Show HN: 3D print Z reinforcement via injected loops (mgunlogson.github.io)

66 points by mgunlogson ↗ HN
Commodity FDM print strength is limited by poor Z-axis layer bonding. Parts crack along Z under stress. MAGMA tries to fix this in software that works on any FDM 3D printer.

It's a fork of OrcaSlicer with a new infill type that creates paired U-shaped vertical channels inside the print, plus G-code that injects molten plastic into those channels to bridge Z layer interfaces with continuous plastic.

Big caveat: I have a junky Ender 3 and haven't gotten a clean physical print yet. Don't expect this to work out of the box! After months of tinkering, I'm releasing the software so the 3DP community can experiment with nozzles, multi-material, weird hardware, and other print parameters I can't.
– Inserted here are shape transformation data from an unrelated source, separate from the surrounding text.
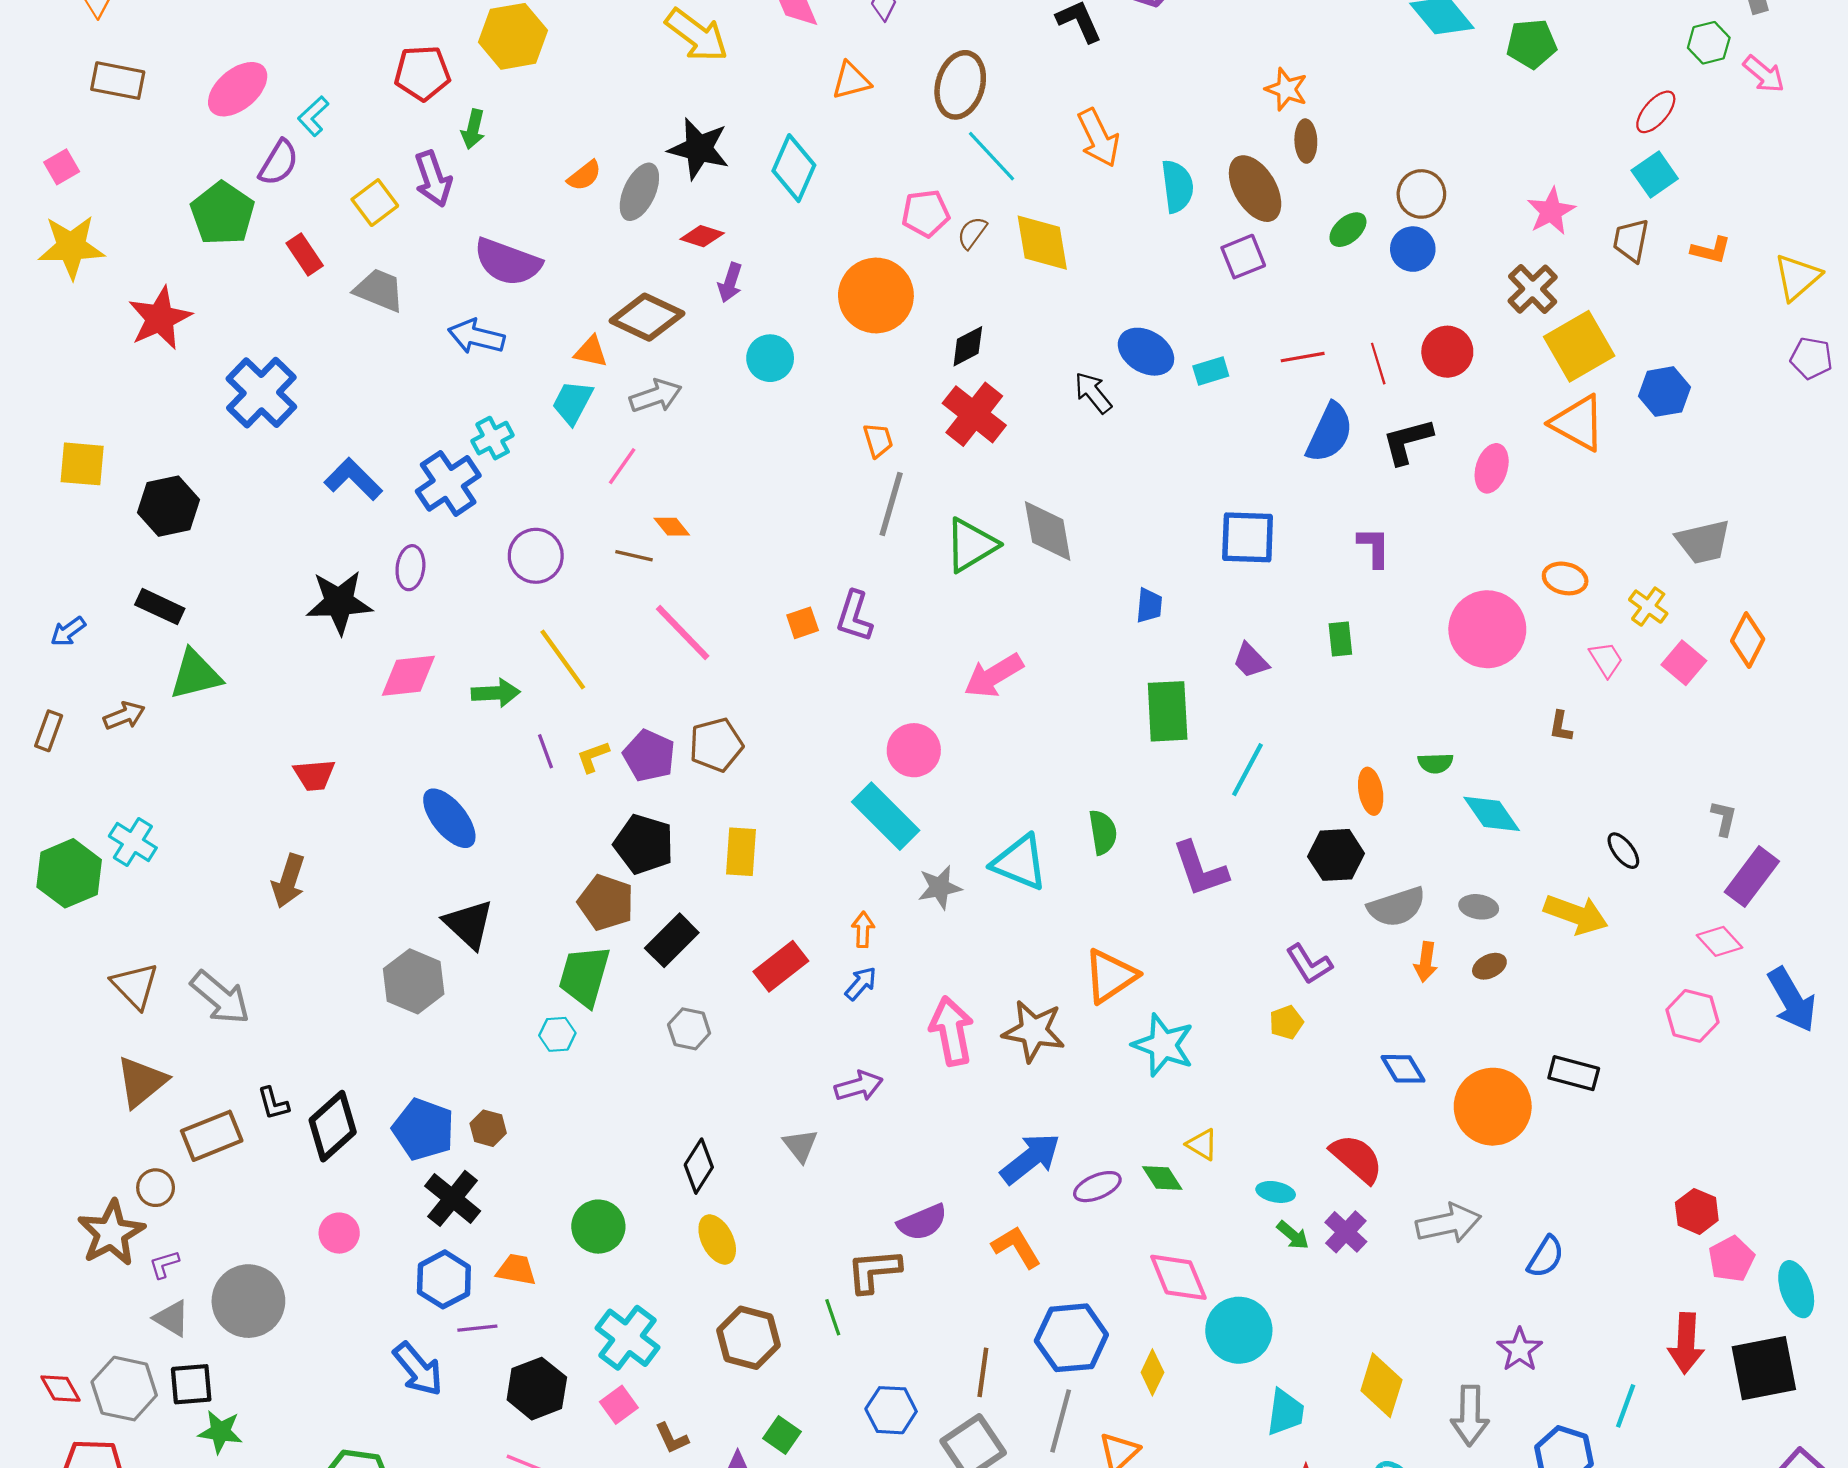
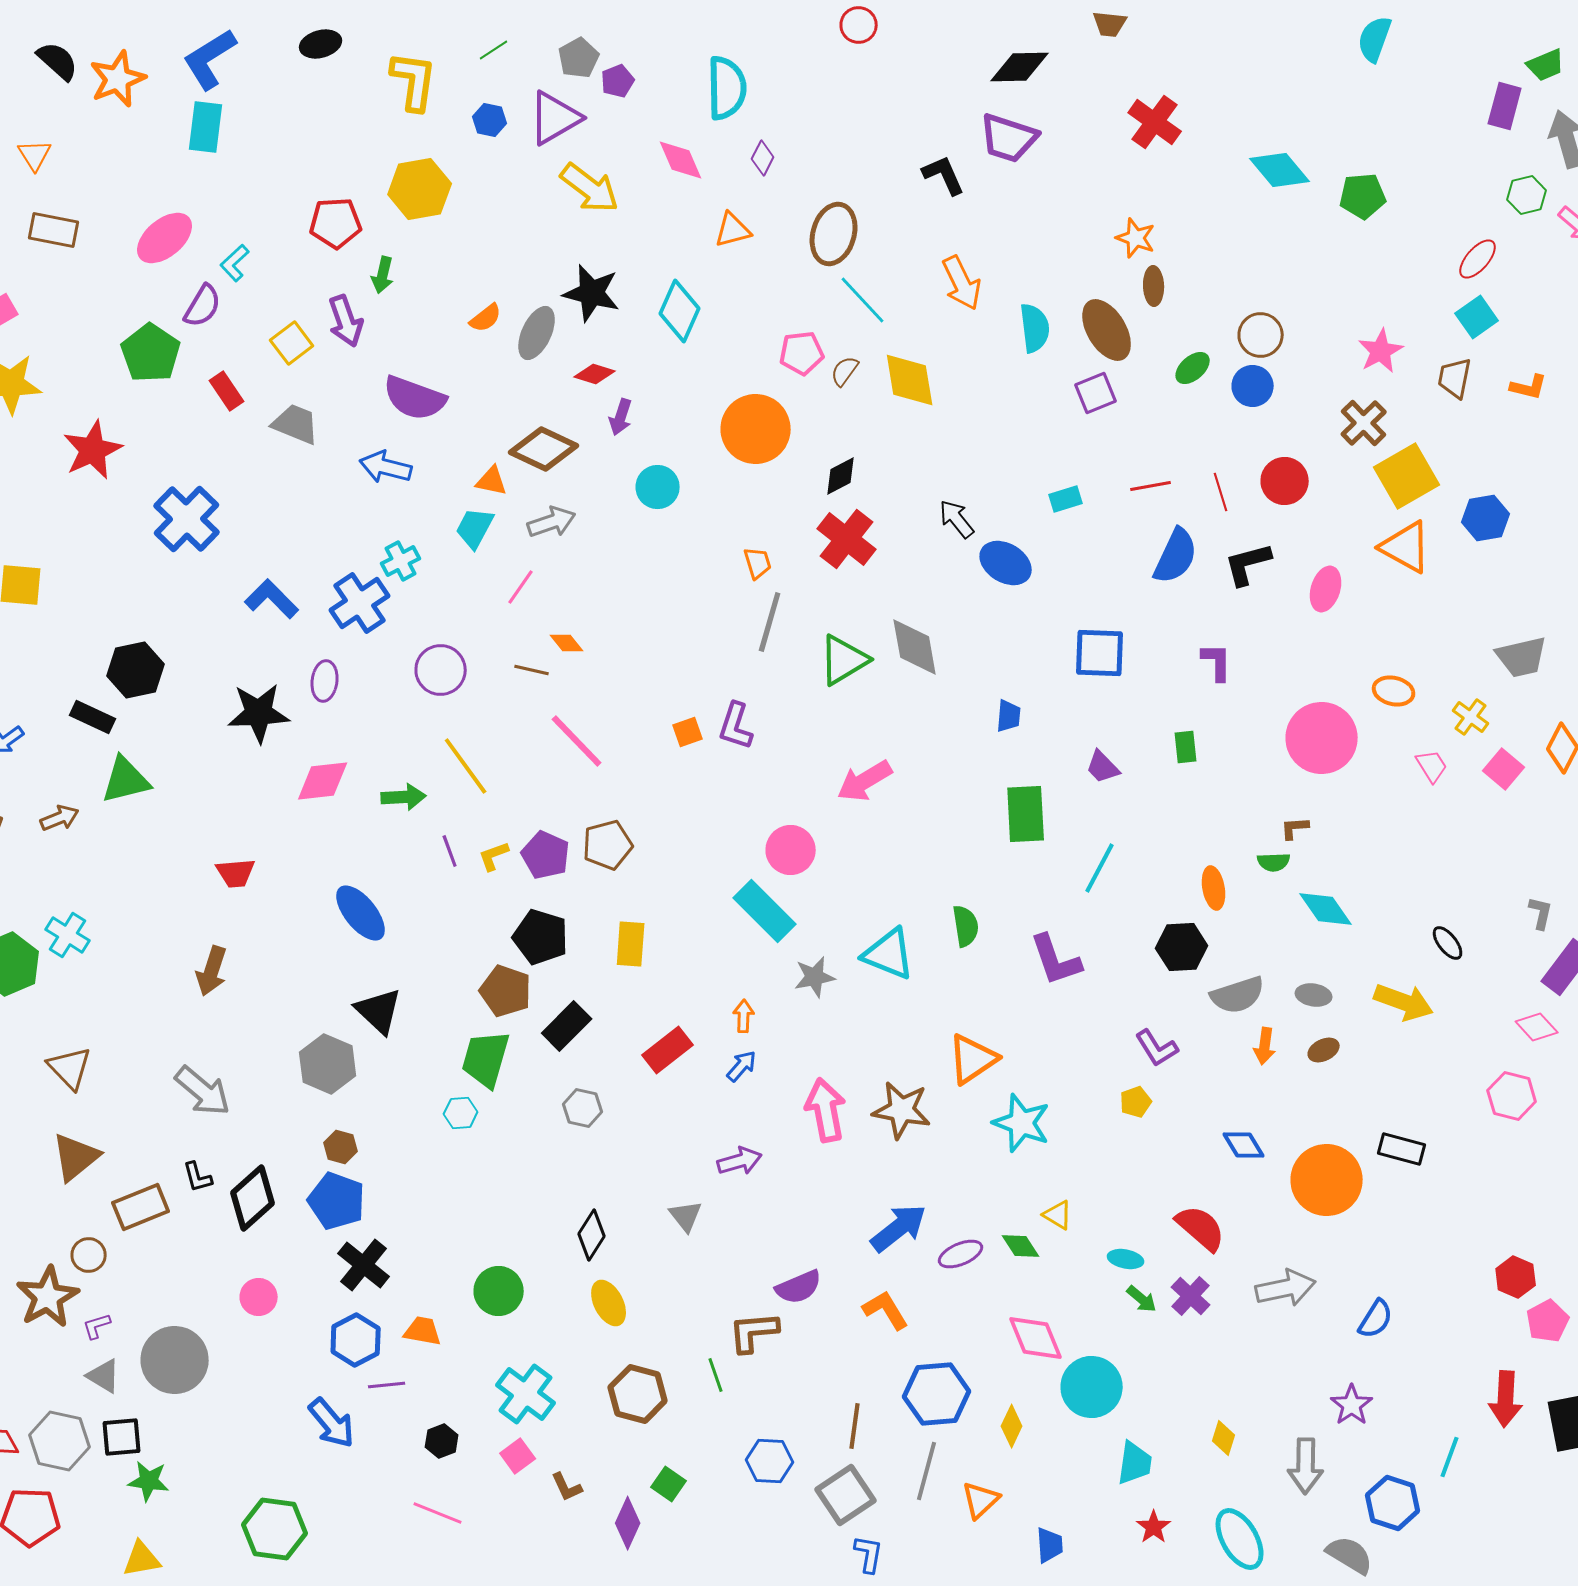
blue ellipse: (1146, 352) -> (1006, 563), moved
black hexagon: (168, 506) -> (136, 670), moved
brown L-shape: (1561, 726) -> (1295, 828), moved, turned 76
gray arrow: (220, 998) -> (203, 1091), moved
brown hexagon: (488, 1128) -> (341, 1147), moved
yellow diamond: (1381, 1385) -> (1224, 1438), size x0.6
black hexagon: (537, 1389) -> (442, 1441), size x0.6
There's around 40 MAGMA-specific settings to fiddle with, plus some general quality-of-life features (e.g. printing thin infill sections as solid, and a "dual infill shell" feature that applies MAGMA only to the outer shell to save print time).

THIS CODE IS ALPHA. Around 50 prints old. The injection G-code is novel. Some printer firmware won't like extruding without movement. In extreme cases it could damage your printer or start a fire. DON'T WALK AWAY WHILE PRINTING.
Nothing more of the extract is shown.